## [Work request]
Scan the data beneath this task and copy each line that includes "dpaselearning".

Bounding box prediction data
• • • • •

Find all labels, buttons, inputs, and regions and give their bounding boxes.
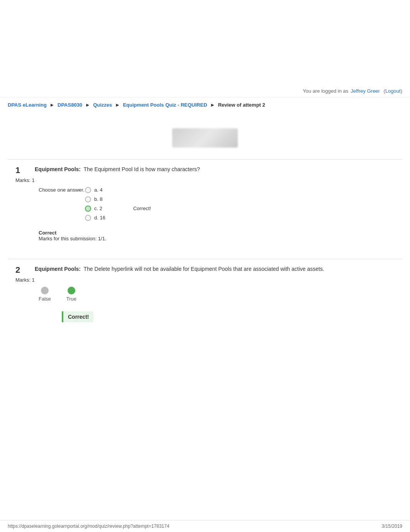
- option-c-radio: [85, 206, 91, 212]
- option-a-row: a. 4: [85, 187, 395, 193]
- question-1-block: 1 Equipment Pools: The Equipment Pool Id…: [8, 159, 402, 247]
- breadcrumb: DPAS eLearning ► DPAS8030 ► Quizzes ► Eq…: [0, 97, 410, 113]
- logged-in-label: You are logged in as: [303, 88, 348, 94]
- tf-false-option: False: [39, 287, 51, 302]
- breadcrumb-arrow-2: ►: [85, 102, 91, 108]
- question-2-header: 2 Equipment Pools: The Delete hyperlink …: [15, 265, 395, 275]
- option-c-row: c. 2 Correct!: [85, 206, 395, 212]
- option-d-label: d. 16: [94, 215, 105, 221]
- option-b-label: b. 8: [94, 196, 103, 202]
- question-2-number: 2: [15, 265, 27, 275]
- option-c-label: c. 2: [94, 206, 102, 211]
- breadcrumb-arrow-4: ►: [210, 102, 216, 108]
- tf-true-option: True: [66, 287, 76, 302]
- breadcrumb-arrow-1: ►: [50, 102, 56, 108]
- user-name-link[interactable]: Jeffrey Greer: [351, 88, 380, 94]
- option-b-radio: [85, 196, 91, 202]
- result-marks-text: Marks for this submission: 1/1.: [39, 236, 395, 241]
- tf-true-label: True: [66, 296, 76, 302]
- option-b-row: b. 8: [85, 196, 395, 202]
- breadcrumb-link-dpas-elearning[interactable]: DPAS eLearning: [8, 102, 47, 108]
- question-2-topic: Equipment Pools:: [35, 266, 81, 272]
- option-c-correct-badge: Correct!: [133, 206, 151, 211]
- tf-false-radio: [41, 287, 49, 294]
- footer-date: 3/15/2019: [382, 524, 402, 529]
- quiz-image-blurred: [172, 128, 238, 148]
- question-1-topic: Equipment Pools:: [35, 166, 81, 172]
- logout-wrapper: (Logout): [382, 88, 402, 94]
- question-1-result: Correct Marks for this submission: 1/1.: [39, 230, 395, 241]
- question-2-block: 2 Equipment Pools: The Delete hyperlink …: [8, 259, 402, 328]
- breadcrumb-current: Review of attempt 2: [218, 102, 265, 108]
- question-1-number: 1: [15, 165, 27, 175]
- quiz-image-area: [8, 128, 402, 148]
- question-1-header: 1 Equipment Pools: The Equipment Pool Id…: [15, 165, 395, 175]
- question-2-text: Equipment Pools: The Delete hyperlink wi…: [35, 265, 395, 273]
- footer: https://dpaselearning.golearnportal.org/…: [0, 520, 410, 532]
- breadcrumb-link-quizzes[interactable]: Quizzes: [93, 102, 112, 108]
- option-a-radio: [85, 187, 91, 193]
- footer-url[interactable]: https://dpaselearning.golearnportal.org/…: [8, 524, 169, 529]
- tf-false-label: False: [39, 296, 51, 302]
- option-a-label: a. 4: [94, 187, 103, 193]
- question-2-marks: Marks: 1: [15, 277, 395, 283]
- question-1-text: Equipment Pools: The Equipment Pool Id i…: [35, 165, 395, 173]
- question-1-marks: Marks: 1: [15, 177, 395, 183]
- option-d-row: d. 16: [85, 215, 395, 221]
- breadcrumb-link-quiz-name[interactable]: Equipment Pools Quiz - REQUIRED: [123, 102, 207, 108]
- breadcrumb-arrow-3: ►: [115, 102, 121, 108]
- option-d-radio: [85, 215, 91, 221]
- breadcrumb-link-dpas8030[interactable]: DPAS8030: [58, 102, 82, 108]
- main-content: 1 Equipment Pools: The Equipment Pool Id…: [0, 113, 410, 363]
- logout-link[interactable]: Logout: [385, 88, 401, 94]
- question-1-choose-label: Choose one answer.: [39, 187, 85, 224]
- tf-true-radio: [68, 287, 75, 294]
- question-1-answer-section: Choose one answer. a. 4 b. 8 c. 2 Correc…: [39, 187, 395, 224]
- top-bar: You are logged in as Jeffrey Greer (Logo…: [0, 85, 410, 97]
- question-2-correct-badge: Correct!: [62, 311, 93, 322]
- question-1-options: a. 4 b. 8 c. 2 Correct! d. 16: [85, 187, 395, 224]
- result-correct-text: Correct: [39, 230, 395, 236]
- question-2-tf-options: False True: [39, 287, 395, 302]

• • • • •

## [Output of the task]
- footer: https://dpaselearning.golearnportal.org/…: [0, 520, 410, 532]
- footer-url[interactable]: https://dpaselearning.golearnportal.org/…: [8, 524, 169, 529]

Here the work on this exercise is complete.